The reply must be the number of lines in the following material that include the word "яких", and nothing more.

§ Available records:
◇ ◇ ◇ ◇

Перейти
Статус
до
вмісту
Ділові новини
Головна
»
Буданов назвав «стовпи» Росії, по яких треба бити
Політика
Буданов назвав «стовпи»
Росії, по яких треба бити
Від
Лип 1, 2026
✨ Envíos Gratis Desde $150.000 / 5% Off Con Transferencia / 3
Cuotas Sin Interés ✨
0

◇ ◇ ◇ ◇

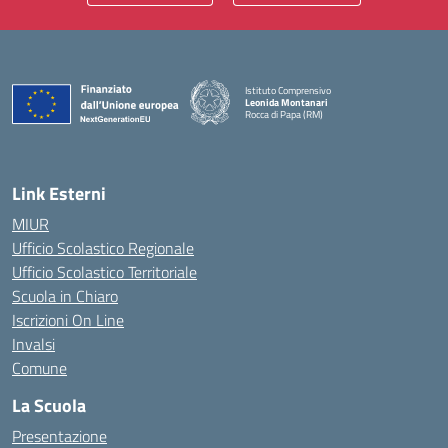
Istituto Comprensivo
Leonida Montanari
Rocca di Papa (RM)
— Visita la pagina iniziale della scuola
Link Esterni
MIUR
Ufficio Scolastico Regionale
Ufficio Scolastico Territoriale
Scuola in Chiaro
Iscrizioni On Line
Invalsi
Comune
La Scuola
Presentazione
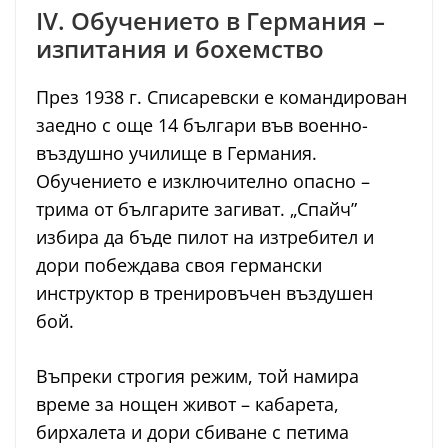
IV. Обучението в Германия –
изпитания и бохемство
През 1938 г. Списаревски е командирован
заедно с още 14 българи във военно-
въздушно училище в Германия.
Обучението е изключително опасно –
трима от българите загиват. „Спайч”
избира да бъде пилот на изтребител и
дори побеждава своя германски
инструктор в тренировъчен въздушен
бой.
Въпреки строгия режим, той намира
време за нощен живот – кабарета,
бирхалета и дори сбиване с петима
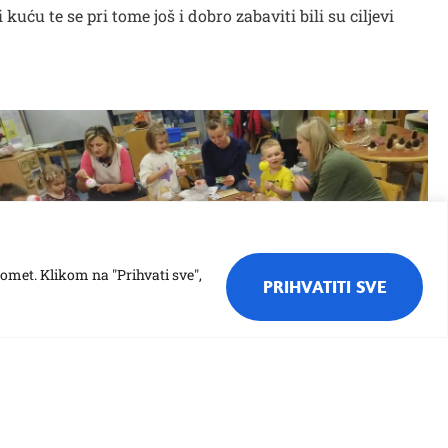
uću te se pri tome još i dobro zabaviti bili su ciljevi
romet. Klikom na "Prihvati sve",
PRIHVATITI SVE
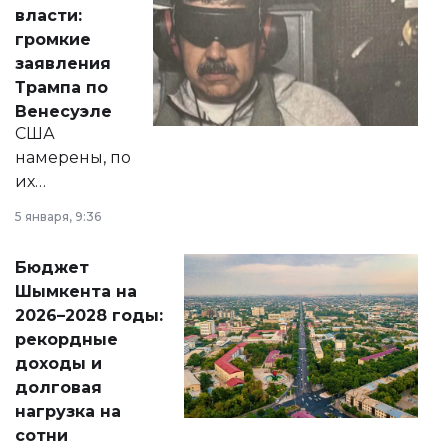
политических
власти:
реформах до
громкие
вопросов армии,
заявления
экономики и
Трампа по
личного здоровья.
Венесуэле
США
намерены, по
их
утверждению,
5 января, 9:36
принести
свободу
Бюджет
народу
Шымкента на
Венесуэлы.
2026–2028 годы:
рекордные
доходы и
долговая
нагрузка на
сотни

◇ ◇ ◇ ◇

§ Result for this task: 2